Departamento de Estructura de la Materia, Física Térmica y Electrónica, Universidad Complutense Madrid, Madrid 28040, Spain.
Grupo Interdisciplinar de Sistemas Complejos (GISC), Madrid 28911, Spain.
Proc Natl Acad Sci U S A. 2023 Mar 28;120(13):e2215041120. doi: 10.1073/pnas.2215041120. Epub 2023 Mar 22.
Networks of social interactions are the substrate upon which civilizations are built. Often, we create new bonds with people that we like or feel that our relationships are damaged through the intervention of third parties. Despite their importance and the huge impact that these processes have in our lives, quantitative scientific understanding of them is still in its infancy, mainly due to the difficulty of collecting large datasets of social networks including individual attributes. In this work, we present a thorough study of real social networks of 13 schools, with more than 3,000 students and 60,000 declared positive and negative relationships, including tests for personal traits of all the students. We introduce a metric-the "triadic influence"-that measures the influence of nearest neighbors in the relationships of their contacts. We use neural networks to predict the sign of the relationships in these social networks, extracting the probability that two students are friends or enemies depending on their personal attributes or the triadic influence. We alternatively use a high-dimensional embedding of the network structure to also predict the relationships. Remarkably, using the triadic influence (a simple one-dimensional metric) achieves the best accuracy, and adding the personal traits of the students does not improve the results, suggesting that the triadic influence acts as a proxy for the social compatibility of students. We postulate that the probabilities extracted from the neural networks-functions of the triadic influence and the personalities of the students-control the evolution of real social networks, opening an avenue for the quantitative study of these systems.

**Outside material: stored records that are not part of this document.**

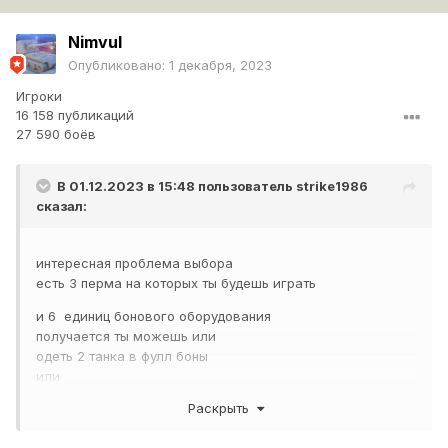
Nimvul
Опубликовано:
1 декабря, 2023
Игроки
16 158 публикаций
27 590 боёв
В 01.12.2023 в 15:48 пользователь
strike1986
сказал:
интересная проблема выбора
есть 3 перма на которых ты будешь играть
и 6 единиц бонового оборудования
получается ты можешь или
одеть 2 танка в фулл боны
или
одеть 3 танка по 2 модуля на танк и 1 по специализации
Раскрыть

社交网络是文明构建的基础。我们常常与自己喜欢的人建立新的联系,或者感到我们的关系因第三方的干预而受损。尽管这些关系非常重要,对我们的生活有巨大影响,但我们对它们的定量科学理解仍处于起步阶段,主要是因为收集包括个人属性在内的大规模社交网络数据集非常困难。在这项工作中,我们对 13 所学校的真实社交网络进行了全面研究,这些网络包括 3000 多名学生和 6 万条正向和负向关系,其中还包括对所有学生个人特征的测试。我们引入了一种度量标准,即“三元影响”,用于衡量最近邻居在其联系人关系中的影响。我们使用神经网络来预测这些社交网络中的关系的符号,根据学生的个人属性或三元影响来提取两个学生是朋友还是敌人的概率。我们还交替使用网络结构的高维嵌入来预测关系。值得注意的是,使用三元影响(一种简单的一维度量)可以达到最佳的准确性,并且添加学生的个人特征并不能提高结果,这表明三元影响可以作为学生社交兼容性的代理。我们假设从神经网络中提取的概率——三元影响和学生个性的函数——控制着真实社交网络的演化,为这些系统的定量研究开辟了一条途径。